** Page images and extracted text **
▬▬▬▬▬▬▬▬▬▬

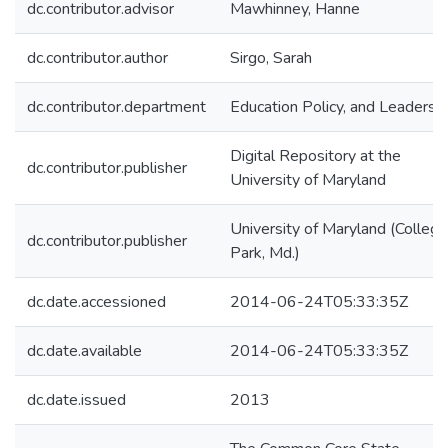
dc.contributor.advisor
Mawhinney, Hanne
dc.contributor.author
Sirgo, Sarah
dc.contributor.department
Education Policy, and Leadersh
Digital Repository at the
dc.contributor.publisher
University of Maryland
University of Maryland (College
dc.contributor.publisher
Park, Md.)
dc.date.accessioned
2014-06-24T05:33:35Z
dc.date.available
2014-06-24T05:33:35Z
dc.date.issued
2013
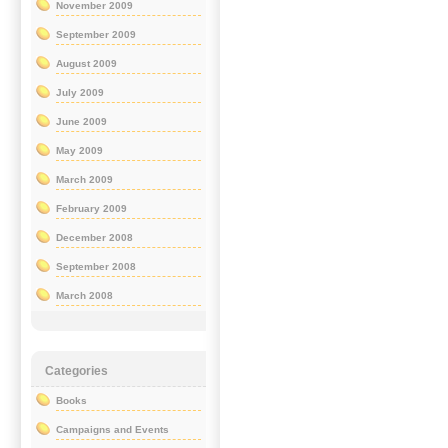
November 2009
September 2009
August 2009
July 2009
June 2009
May 2009
March 2009
February 2009
December 2008
September 2008
March 2008
Categories
Books
Campaigns and Events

▬▬▬▬▬▬▬▬▬▬

** About this task **
Retype only the lines above from the one with "Sirgo, Sarah" through the last, both ends included, keeping every picture out of the copy.

** Result **
Sirgo, Sarah
dc.contributor.department
Education Policy, and Leadersh
Digital Repository at the
dc.contributor.publisher
University of Maryland
University of Maryland (College
dc.contributor.publisher
Park, Md.)
dc.date.accessioned
2014-06-24T05:33:35Z
dc.date.available
2014-06-24T05:33:35Z
dc.date.issued
2013
November 2009
September 2009
August 2009
July 2009
June 2009
May 2009
March 2009
February 2009
December 2008
September 2008
March 2008
Categories
Books
Campaigns and Events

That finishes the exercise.